By extension, communities can not only build, but also set parameters for the trust profiles they want to achieve and employ. I can give myself, my workers and collaborators a target and I can specify levels of acceptable behaviour for collaborators, customers and suppliers, creating partnerships only with trusted counterparties. As a collective of builders, as in our example above, we can collaboratively agree to these benchmarks, reducing the typical challenge of one or a small number of individuals being burdened with vetting and selecting suppliers. Taking community based, behavioural signatures as a standard leads to a huge reduction in uncertainty and friction. It also promotes good behaviour; as we’ve seen with platforms such as AirBnB, the very act of becoming a member means that you’re more likely to want good ratings, and adjust your behaviour accordingly.
People and organisations are evolving; every entity within an ecosystem may now be part of many distinct ecosystems. Meanwhile the difference between individuals, organisations and communities is dissolving, as restrictions associated with traditional national boundaries become increasingly burdensome and unrelated to evolving organisations and financial instruments. We need to move away from the old paradigm where the only valid identity belongs to a person, towards accepting and embracing distinct ecosystems as valid entities with identities of their own. People, organisations and the ecosystems that surround them have different, equally valid personas which, when subject to contextual validation, are of use to trust consumers with different objectives.

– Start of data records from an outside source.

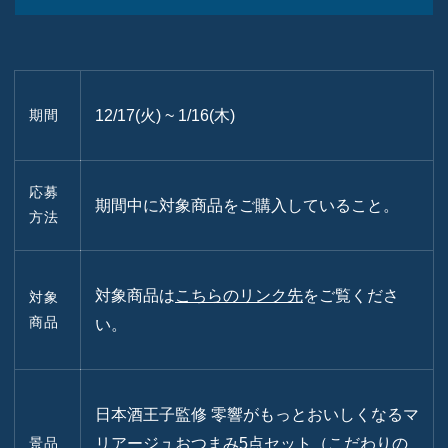
期間
12/17(火) ~ 1/16(木)
応募
期間中に対象商品をご購入していること。
方法
対象商品は
こちらのリンク先
をご覧くださ
対象
商品
い。
日本酒王子監修 零響がもっとおいしくなるマ
景品
リア
ージュおつまみ5点セット（こだわりの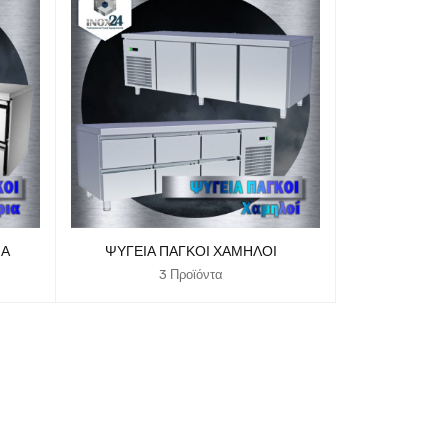
ΙΑ
ΨΥΓΕΊΑ ΠΆΓΚΟΙ ΧΑΜΗΛΟΊ
3 Προϊόντα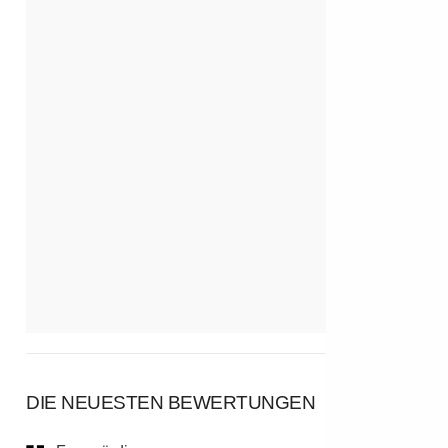
DIE NEUESTEN BEWERTUNGEN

Traditional authentication protocols are being replaced by emerging opportunities both to apply new approaches to traditional data, and to develop behavioural based trust systems. Behavioural systems are more flexible, more context specific and more reliable than traditional systems. They can be built and used independently of, or in conjunction with, a traditional trust authority, allowing financial inclusion for the unbanked community and a focus on outcomes for trust customers.
Blockchain and cryptography, together with behavioural data, give us the opportunity to create and use different types of signatures as applied to individuals, organisations and communities, moving towards rich context-specific and peer authentication, coupled with factual records and immutability. There’s a growing number of platforms taking advantage of this paradigm change, presenting an answer to the challenge of platform bias in the “post-truth” age, however personal data remains vulnerable regardless of encryption standards.
While technology is creating opportunities, regulations also need to evolve and embrace the changes, accepting that the human based paradigm is no longer the only version of the truth and that national borders are blurring. We’ve seen some encouraging developments, and eagerly await further changes as behavioural based identities and validation become mainstream.